A senhora começou – de verdade! – a escrever poesia depois da morte de sua mãe, e passou a escrever "torrencialmente" depois da morte do pai. Há beleza na dor?
Adélia: Há sim, há sim. Todo ser é belo, já falava São Thomás de Aquino. Aquilo que é, é belo. A dor é bela sim. Para você ver, é tão bela que aqui em Minas Gerais se cultua mais a paixão de Cristo do que a ressurreição (risos). Em Minas somos todos quaresmais né, naquelas procissões de Ouro preto, e em Minas inteira. É a Paixão, a Semana Santa, Sexta-feira Santa, Procissão do Enterro. E a hora que chega na ressurreição a gente quase esquece. Há uma espécie de estética da dor. É quase como estetizar as favelas, a miséria. Você faz fotografias maravilhosas da pobreza, né? Então a dor é bonita sim.

Mas isso me parece um grande problema moral. Se conseguimos enxergar beleza na pobreza, começaríamos então a tolerá-la, ou mesmo desejar que a miséria se perpetue para saciar nossa sensibilidade estética?
Adélia: Há beleza e beleza. Por exemplo, quando Goya pinta aquele quadro O assassinato, é horrível: estão lá o condenado e os três soldados com os fuzis. Aquilo é horrível… mas é belo. Não significa que eu vou querer a pena de morte só para gozar aquela beleza. Não é isso. Mas não posso ser impedida também de ver beleza na forma como ele retrata o fuzilamento. É quase horrível falar, mas é verdade. Picasso pintando Guernica, figuras de monstros… na arte você admira a beleza.
É aquela história, detesto o pecado e amo o pecador. É por aí (risos).

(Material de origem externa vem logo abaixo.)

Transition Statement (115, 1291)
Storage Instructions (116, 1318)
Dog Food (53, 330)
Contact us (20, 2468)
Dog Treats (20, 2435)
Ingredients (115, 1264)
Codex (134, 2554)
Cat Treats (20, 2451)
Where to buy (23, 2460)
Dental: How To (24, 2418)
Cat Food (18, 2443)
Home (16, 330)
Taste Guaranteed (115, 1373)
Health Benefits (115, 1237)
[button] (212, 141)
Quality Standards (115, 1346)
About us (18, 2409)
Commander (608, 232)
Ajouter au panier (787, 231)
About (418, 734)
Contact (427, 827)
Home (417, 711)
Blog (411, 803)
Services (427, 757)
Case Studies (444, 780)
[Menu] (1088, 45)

Faço essa pergunta para todo escritor: a literatura diz mais sobre a realidade do que o jornalismo?
Adélia: Evidente! O jornalismo é factual, né? Fulano matou ciclano. O ladrão roubou não sei o quê na favela. Agora a arte, por vias e por um estatuto muito próprio dela, falando a mesma coisa, revela o que está por trás disso. Revela, desvela uma outra coisa que o simples fato jornalístico não chega lá. Daí que se você lê, por exemplo, a literatura de qualquer país, você conhece muito mais daquele povo do que se você for ler os relatos jornalísticos. Isso não tem dúvida. Apesar de que você é estudante de jornalismo… mas a gente precisa de jornalistas também. (risos)
Bondade sua…
Adélia: Precisa, é claro. É uma das formas, uma das. Agora, se for falar em forma mais completa, eu digo que é a literatura
.
O cotidiano de cidades pequenas normalmente é tido como monótono. Às vezes têm-se a impressão que só nas cidades grandes "as coisas acontecem". Mas sabemos que você adora morar em Divinópolis, sua cidade natal. É função da poesia reencantar o dia-a-dia para torná-lo mais interessante?

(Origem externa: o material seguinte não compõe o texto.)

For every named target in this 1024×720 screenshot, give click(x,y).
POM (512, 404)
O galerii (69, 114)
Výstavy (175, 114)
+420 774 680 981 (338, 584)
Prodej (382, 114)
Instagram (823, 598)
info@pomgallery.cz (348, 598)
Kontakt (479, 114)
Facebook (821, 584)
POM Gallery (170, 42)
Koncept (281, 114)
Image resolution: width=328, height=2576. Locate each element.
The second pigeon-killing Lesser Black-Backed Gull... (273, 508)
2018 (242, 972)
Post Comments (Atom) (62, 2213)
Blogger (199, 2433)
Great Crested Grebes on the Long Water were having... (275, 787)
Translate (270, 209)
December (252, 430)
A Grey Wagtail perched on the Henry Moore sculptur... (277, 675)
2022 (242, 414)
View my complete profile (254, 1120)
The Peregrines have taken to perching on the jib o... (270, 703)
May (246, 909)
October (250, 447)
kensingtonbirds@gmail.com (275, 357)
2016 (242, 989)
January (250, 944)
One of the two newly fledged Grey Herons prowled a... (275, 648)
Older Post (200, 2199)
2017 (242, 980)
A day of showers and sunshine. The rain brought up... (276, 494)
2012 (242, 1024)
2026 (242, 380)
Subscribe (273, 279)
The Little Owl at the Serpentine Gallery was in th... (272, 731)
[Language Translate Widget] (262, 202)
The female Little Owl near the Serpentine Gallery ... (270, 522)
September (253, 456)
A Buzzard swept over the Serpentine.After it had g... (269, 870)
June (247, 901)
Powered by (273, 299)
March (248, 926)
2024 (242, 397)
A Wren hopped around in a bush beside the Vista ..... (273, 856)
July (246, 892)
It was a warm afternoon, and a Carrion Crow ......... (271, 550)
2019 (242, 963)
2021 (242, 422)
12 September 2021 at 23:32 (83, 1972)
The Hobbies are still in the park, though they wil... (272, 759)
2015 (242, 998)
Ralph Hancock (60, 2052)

Adélia: Não, a literatura não tem essa função. Decorre dela esse encantamento. Eu não escrevo um livro para que as pessoas vejam como as coisas encantadoras. Não é isso não. É claro que quando você faz um poema bom, a pessoa fala: mas que coisa, como isso é bonito eu não percebia!

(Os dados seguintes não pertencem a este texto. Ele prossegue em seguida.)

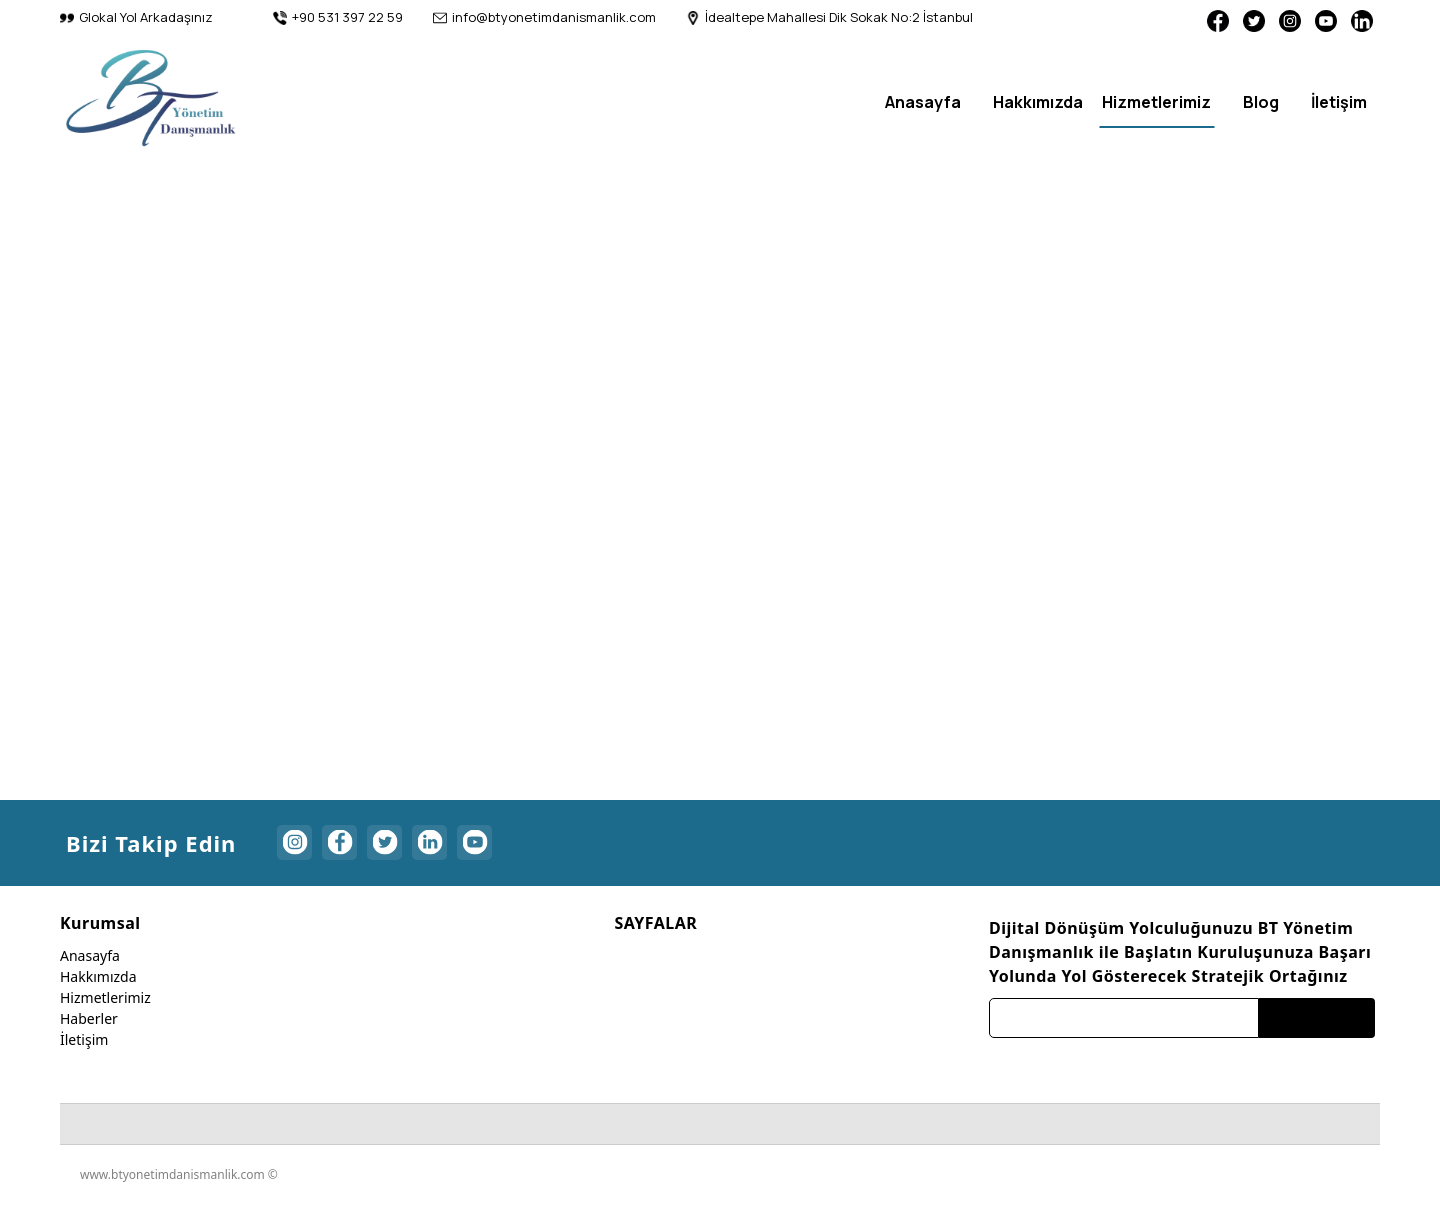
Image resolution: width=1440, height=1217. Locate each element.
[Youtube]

A literatura e a poesia é só expressiva, é igual flor no pé, cachoeira caindo, é um fenômeno natural. Então eu não posso manipular, nem dar uma intenção nisso não. A poesia escapa a essas manipulações.

Mas, enquanto seres culturais, nós não enxergamos melhor as coisas quando conseguimos nomeá-las?
Adélia: Claro. Nós somos animais simbólicos. Uma galinha come um milho e ela não precisa saber que milho é milho (risos), nem dar nome ao milho. Mas eu preciso saber: estou comendo arroz com feijão. Por causa da minha natureza simbólica eu preciso de significados. E nomear é justamente dar significado às coisas. Já está na Bíblia isso, né? Deus entregou a criação a Adão e falou: nomeie as coisas, dê nome. Eu criei para você agora dar nome. Isso é função humana.

Escritor se sente meio Deus quando cria um mundo imaginário?
Adélia: Nossa senhora!, ele se sente, às vezes, a última das criaturas. Porque ele é muito pior que o livro dele. É verdade. O dia que eu for igual a um livro meu, eu estou perdida, não dou conta de escrever mais nenhuma palavra. Eu sempre tenho que ser melhor do que eu mesma para ir atrás do livro. Deus nada, quê que é isso! (risos). Tadinho de nós.